**WHAT THE TASK ASKS**
The listing below contains a span that opens with the line containing "uygulaması ve SMS" and closes with the line containing "tarafından hazırlanıyor. Benzer". Return that span exactly.
========================================================================
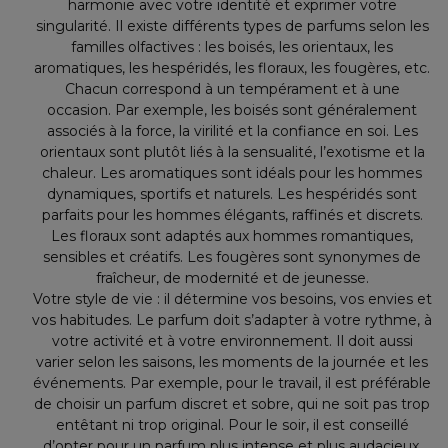
harmonie avec votre identité et exprimer votre
singularité. Il existe différents types de parfums selon les
familles olfactives : les boisés, les orientaux, les
aromatiques, les hespéridés, les floraux, les fougères, etc.
Chacun correspond à un tempérament et à une
occasion. Par exemple, les boisés sont généralement
associés à la force, la virilité et la confiance en soi. Les
orientaux sont plutôt liés à la sensualité, l’exotisme et la
chaleur. Les aromatiques sont idéals pour les hommes
dynamiques, sportifs et naturels. Les hespéridés sont
parfaits pour les hommes élégants, raffinés et discrets.
Les floraux sont adaptés aux hommes romantiques,
sensibles et créatifs. Les fougères sont synonymes de
fraîcheur, de modernité et de jeunesse.
Votre style de vie : il détermine vos besoins, vos envies et
vos habitudes. Le parfum doit s’adapter à votre rythme, à
votre activité et à votre environnement. Il doit aussi
varier selon les saisons, les moments de la journée et les
événements. Par exemple, pour le travail, il est préférable
de choisir un parfum discret et sobre, qui ne soit pas trop
entêtant ni trop original. Pour le soir, il est conseillé
d’opter pour un parfum plus intense et plus audacieux,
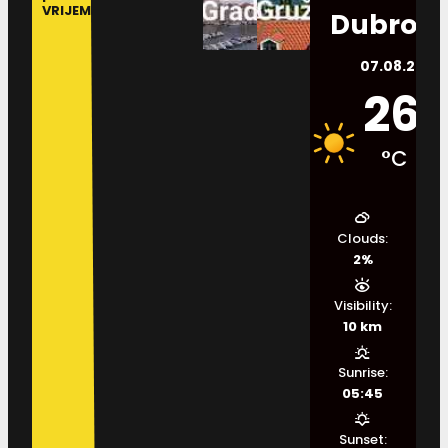
VRIJEME
Dubrovn
07.08.2026.
26
°C
Clouds:
2%
Visibility:
10 km
Sunrise:
05:45
Sunset:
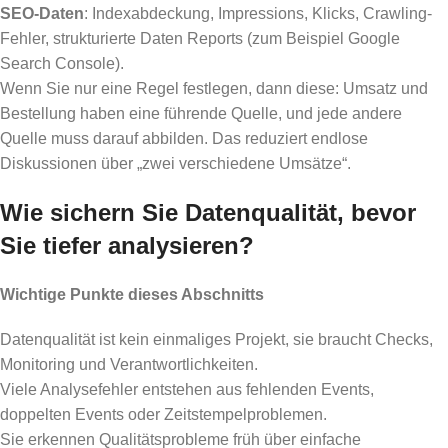
SEO-Daten
: Indexabdeckung, Impressions, Klicks, Crawling-
Fehler, strukturierte Daten Reports (zum Beispiel Google
Search Console).
Wenn Sie nur eine Regel festlegen, dann diese: Umsatz und
Bestellung haben eine führende Quelle, und jede andere
Quelle muss darauf abbilden. Das reduziert endlose
Diskussionen über „zwei verschiedene Umsätze“.
Wie sichern Sie Datenqualität, bevor
Sie tiefer analysieren?
Wichtige Punkte dieses Abschnitts
Datenqualität ist kein einmaliges Projekt, sie braucht Checks,
Monitoring und Verantwortlichkeiten.
Viele Analysefehler entstehen aus fehlenden Events,
doppelten Events oder Zeitstempelproblemen.
Sie erkennen Qualitätsprobleme früh über einfache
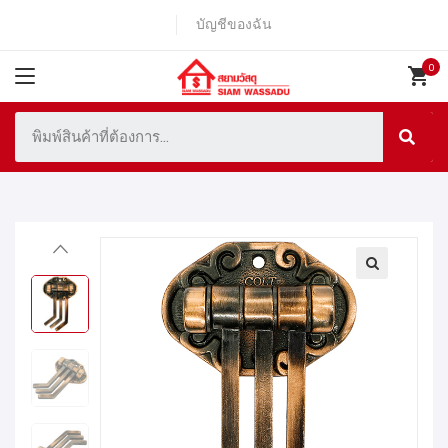
บัญชีของฉัน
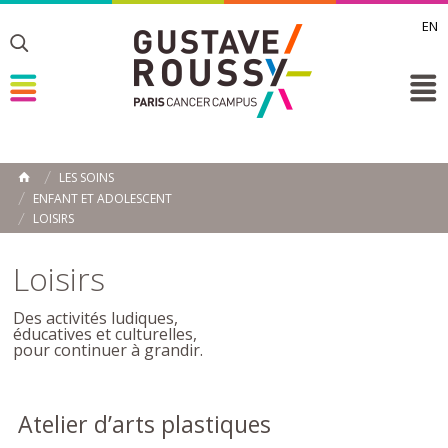
EN
Toggle
Toggle
Toggle
LES SOINS
ACCUEIL
ENFANT ET ADOLESCENT
Toggle
LOISIRS
Loisirs
Des activités ludiques,
éducatives et culturelles,
pour continuer à grandir.
Atelier d’arts plastiques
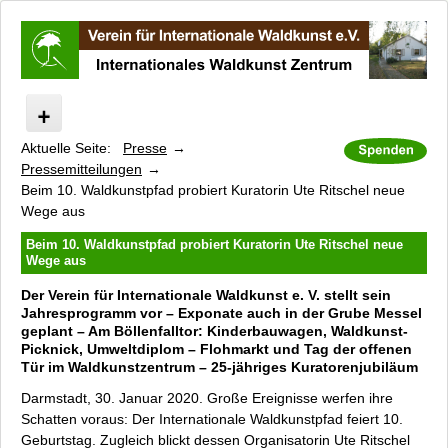
Aktuelle Seite:
Presse
Aktuelles
Pressemitteilungen
Internationales Waldkunst Zentrum
Beim 10. Waldkunstpfad probiert Kuratorin Ute Ritschel neue
Kinderprogramm
Wege aus
Kinderbauwagen
Beim 10. Waldkunstpfad probiert Kuratorin Ute Ritschel neue
Waldkunstdorf
Wege aus
BankART
Der Verein für Internationale Waldkunst e. V. stellt sein
Jahresprogramm vor – Exponate auch in der Grube Messel
Internationaler Waldkunstpfad
geplant – Am Böllenfalltor: Kinderbauwagen, Waldkunst-
Kataloge und Filme
Picknick, Umweltdiplom – Flohmarkt und Tag der offenen
Tür im Waldkunstzentrum – 25-jähriges Kuratorenjubiläum
Sponsoren
Führungen
Darmstadt, 30. Januar 2020. Große Ereignisse werfen ihre
Schatten voraus: Der Internationale Waldkunstpfad feiert 10.
Presse
Geburtstag. Zugleich blickt dessen Organisatorin Ute Ritschel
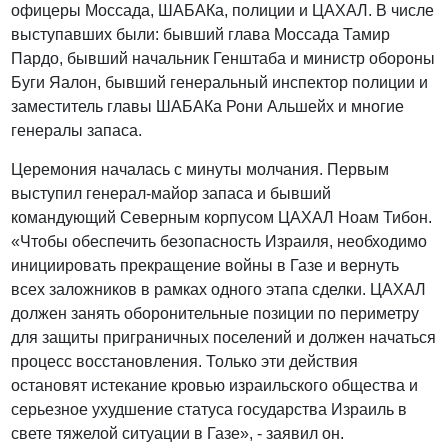
офицеры Моссада, ШАБАКа, полиции и ЦАХАЛ. В числе
выступавших были: бывший глава Моссада Тамир
Пардо, бывший начальник Генштаба и министр обороны
Буги Яалон, бывший генеральный инспектор полиции и
заместитель главы ШАБАКа Рони Альшейх и многие
генералы запаса.
Церемония началась с минуты молчания. Первым
выступил генерал-майор запаса и бывший
командующий Северным корпусом ЦАХАЛ Ноам Тибон.
«Чтобы обеспечить безопасность Израиля, необходимо
инициировать прекращение войны в Газе и вернуть
всех заложников в рамках одного этапа сделки. ЦАХАЛ
должен занять оборонительные позиции по периметру
для защиты приграничных поселений и должен начаться
процесс восстановления. Только эти действия
остановят истекание кровью израильского общества и
серьезное ухудшение статуса государства Израиль в
свете тяжелой ситуации в Газе», - заявил он.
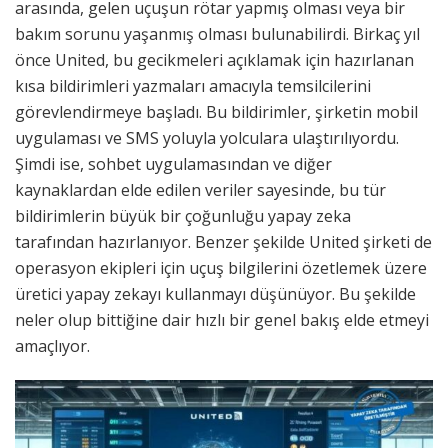
arasında, gelen uçuşun rötar yapmış olması veya bir
bakım sorunu yaşanmış olması bulunabilirdi. Birkaç yıl
önce United, bu gecikmeleri açıklamak için hazırlanan
kısa bildirimleri yazmaları amacıyla temsilcilerini
görevlendirmeye başladı. Bu bildirimler, şirketin mobil
uygulaması ve SMS yoluyla yolculara ulaştırılıyordu.
Şimdi ise, sohbet uygulamasından ve diğer
kaynaklardan elde edilen veriler sayesinde, bu tür
bildirimlerin büyük bir çoğunluğu yapay zeka
tarafından hazırlanıyor. Benzer şekilde United şirketi de
operasyon ekipleri için uçuş bilgilerini özetlemek üzere
üretici yapay zekayı kullanmayı düşünüyor. Bu şekilde
neler olup bittiğine dair hızlı bir genel bakış elde etmeyi
amaçlıyor.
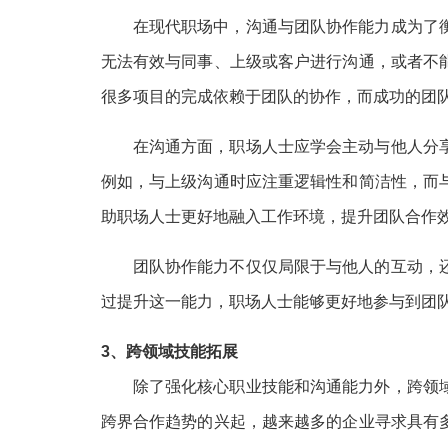
在现代职场中，沟通与团队协作能力成为了
无法有效与同事、上级或客户进行沟通，或者不
很多项目的完成依赖于团队的协作，而成功的团
在沟通方面，职场人士应学会主动与他人分
例如，与上级沟通时应注重逻辑性和简洁性，而
助职场人士更好地融入工作环境，提升团队合作
团队协作能力不仅仅局限于与他人的互动，
过提升这一能力，职场人士能够更好地参与到团
3、跨领域技能拓展
除了强化核心职业技能和沟通能力外，跨领
跨界合作趋势的兴起，越来越多的企业寻求具有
========================================================================
**TASK SOLUTION**
uygulaması ve SMS yoluyla yolculara ulaştırılıyordu.
Şimdi ise, sohbet uygulamasından ve diğer
kaynaklardan elde edilen veriler sayesinde, bu tür
bildirimlerin büyük bir çoğunluğu yapay zeka
tarafından hazırlanıyor. Benzer şekilde United şirketi de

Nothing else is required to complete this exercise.